Hunter, of 355 First Street, was arrested in February 1892, when Duckworth brought charges of embezzlement. Duckworth said that Hunter was collecting money for her own use on property sold on the installment plan and that she had formed a conspiracy against Duckworth. It was also said that she transferred all her property to her mother, Annie Goldsmith.

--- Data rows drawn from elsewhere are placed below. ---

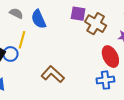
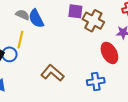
gray semicircle: (16, 13) -> (23, 15), moved
blue cross: (105, 80) -> (96, 81), moved

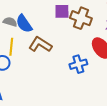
brown L-shape: (52, 73) -> (40, 45), moved
blue cross: (96, 81) -> (78, 64), moved

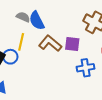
purple square: (62, 11) -> (72, 44), moved

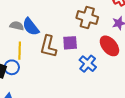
brown L-shape: (50, 43) -> (48, 46), turned -105
blue cross: (86, 68) -> (88, 64), turned -30

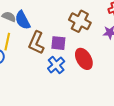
red ellipse: (109, 46) -> (84, 59), moved
blue cross: (88, 64) -> (56, 65), moved

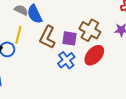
brown cross: (80, 21) -> (90, 30), moved
red ellipse: (84, 59) -> (94, 55), turned 70

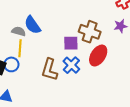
gray semicircle: (21, 10) -> (19, 31), moved
brown L-shape: (47, 37) -> (49, 70), moved

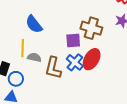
gray semicircle: (19, 31) -> (34, 57), moved
red ellipse: (98, 56) -> (92, 59), moved
blue circle: (11, 64) -> (16, 79), moved

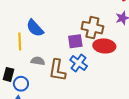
yellow line: (23, 48) -> (20, 41), moved
red ellipse: (92, 59) -> (104, 46), moved, turned 70

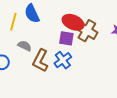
red ellipse: (104, 46) -> (73, 22), moved

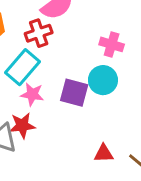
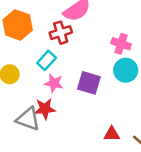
cyan rectangle: (23, 67) -> (47, 60), size x0.7
cyan circle: (103, 80) -> (126, 70), moved

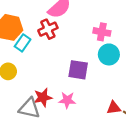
cyan rectangle: (47, 60) -> (23, 43), moved
pink star: (54, 83) -> (67, 100), moved
red triangle: (112, 134) -> (114, 108), moved

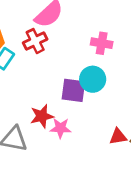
cyan circle: (109, 54) -> (93, 79), moved
red star: (43, 97) -> (42, 116), moved

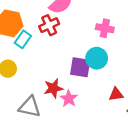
pink star: (60, 128) -> (69, 99), turned 30
red triangle: (118, 136) -> (116, 94), moved

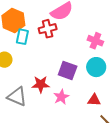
cyan rectangle: (23, 39) -> (22, 37), turned -35
cyan circle: (97, 58) -> (96, 67), moved
pink star: (69, 99) -> (61, 97), moved

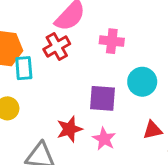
pink cross: (95, 41) -> (112, 41), moved

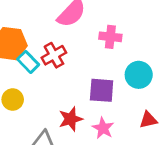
red cross: (57, 46) -> (54, 55), moved
cyan rectangle: (24, 68) -> (28, 62), turned -40

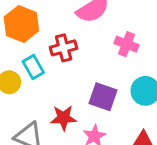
cyan rectangle: (28, 62) -> (33, 67), moved

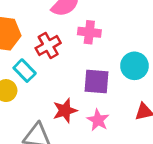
pink cross: (127, 44) -> (89, 32), moved

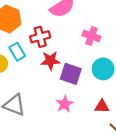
pink cross: (89, 32) -> (91, 36), moved
red star: (65, 111) -> (50, 61), moved

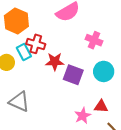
red cross: (40, 37) -> (36, 44), moved, turned 30
pink star: (65, 104) -> (83, 116), moved

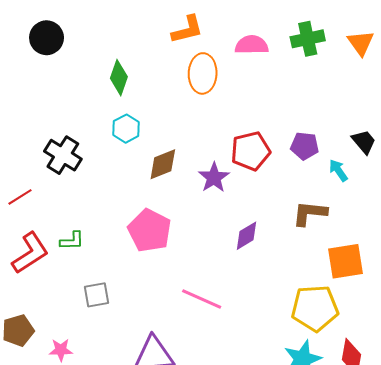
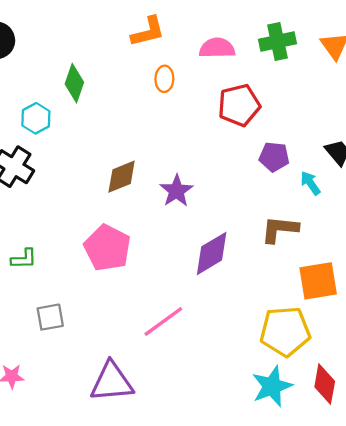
orange ellipse: (203, 73) -> (164, 79), size x0.6
cyan hexagon: (126, 129) -> (36, 118), moved
red pentagon: (251, 151) -> (239, 105), moved
purple diamond: (246, 236) -> (212, 253), size x1.4
pink line: (202, 299) -> (163, 321), turned -60

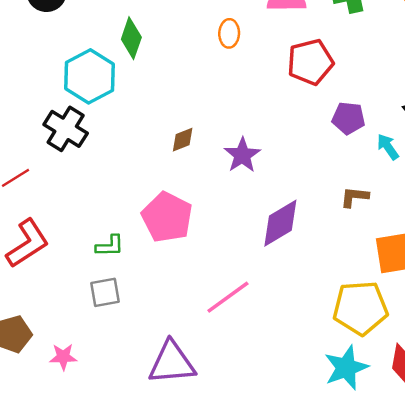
cyan hexagon: (36, 118) -> (89, 76), size x1.6
brown diamond: (122, 177) -> (183, 140), size x0.7
brown L-shape: (280, 229) -> (354, 197), size x0.7
green L-shape: (24, 259) -> (110, 246), moved

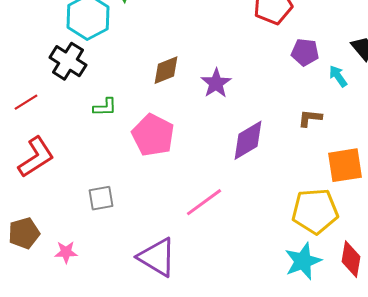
brown diamond: (183, 140) -> (166, 70), size x1.4
green L-shape: (110, 246) -> (105, 107), moved
purple triangle: (172, 363) -> (157, 257), turned 36

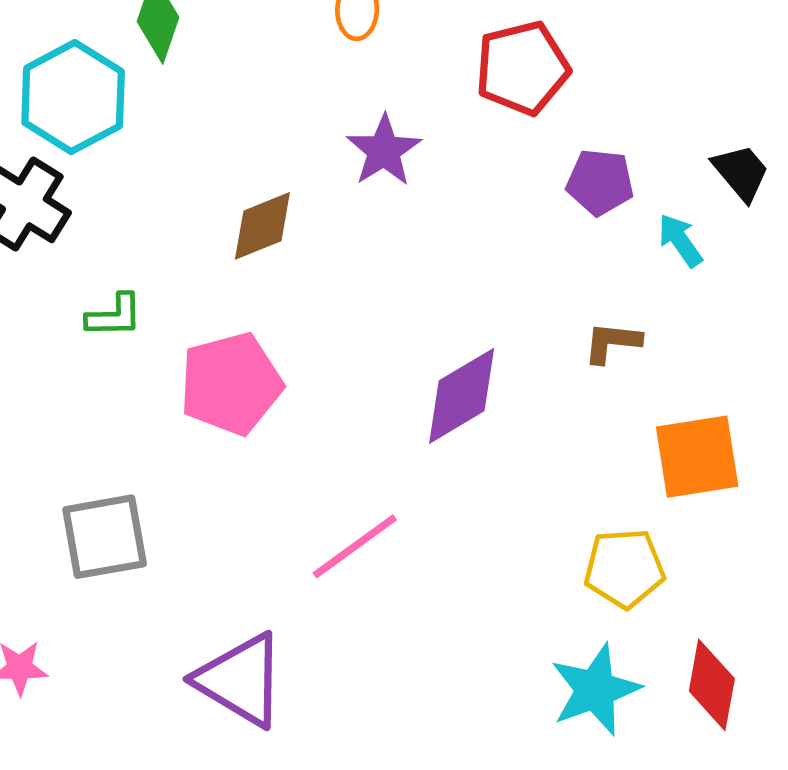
purple star: (216, 83) -> (384, 151), moved
pink pentagon: (153, 135) -> (231, 384), turned 30
gray square: (101, 198) -> (105, 537), size x1.4
yellow pentagon: (315, 211) -> (624, 568), size x0.7

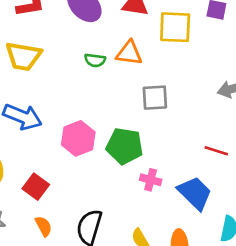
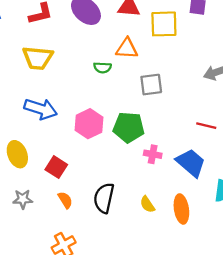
green semicircle: (95, 60) -> (102, 68), moved

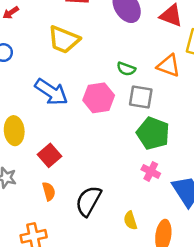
orange triangle: (127, 49) -> (169, 66), moved
gray square: (151, 85) -> (141, 97), moved
pink hexagon: (89, 124) -> (99, 98), moved
green pentagon: (129, 127) -> (153, 133), moved

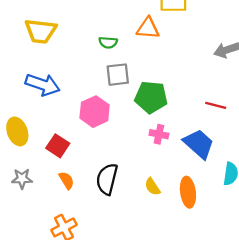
gray square: (141, 97) -> (118, 75), moved
pink hexagon: (99, 98) -> (95, 112), moved

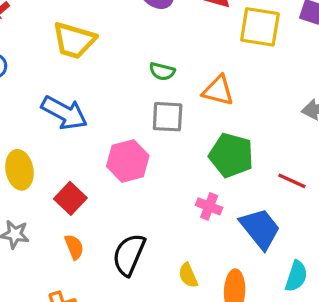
orange triangle: (148, 28) -> (218, 90), moved
green pentagon: (151, 97) -> (231, 155), moved

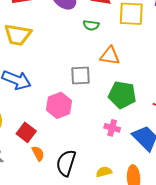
green semicircle: (162, 71) -> (91, 25), moved
orange semicircle: (74, 247) -> (38, 153), moved
yellow semicircle: (188, 275) -> (104, 172), turned 105

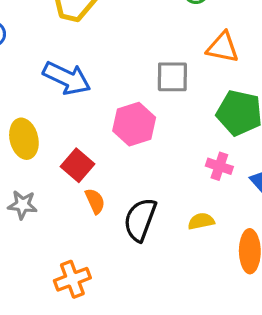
yellow semicircle: (104, 172) -> (201, 221), moved

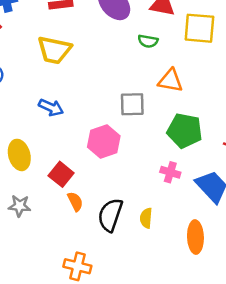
blue arrow: (67, 78) -> (51, 107), size x0.7
yellow semicircle: (201, 221) -> (146, 218), moved, turned -72
orange cross: (72, 279) -> (77, 266), moved, turned 36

In February 1895, Hunter was apprehended and arrested in San Francisco on a charge of obtaining money by false pretenses and failing to produce a deed to a client, Mary O'Donnell, who had bought a lot in the Sunnyside tract of San Francisco. Hunter was released on $3000 bail. The San Francisco court dropped the charges, but the bank foreclosed on her home in Carmel-by-the-Sea on Guadalupe Street and 4th Avenue.

===Carmel-by-the-Sea===

In 1892, Hunter sent out a bulk mailing postcard promoting Carmel-by-the-Sea instead of a Catholic retreat:

"Carmel-by-the-Sea an ideal summer resort! Just the place for summer homes and camping parties. Balmy Climate – Grand Bathing Beach – Excellent Trout Fishing. Pure mountain water supplied by the Pacific Improvement Co. Carriages meet all trains at Monterey. Building lots 40 x 100 can be purchased at slight cost and on very easy terms by applying to The Women’s Real Estate Investment Co., Rooms 53-54, Academy of Sciences Building, San Francisco."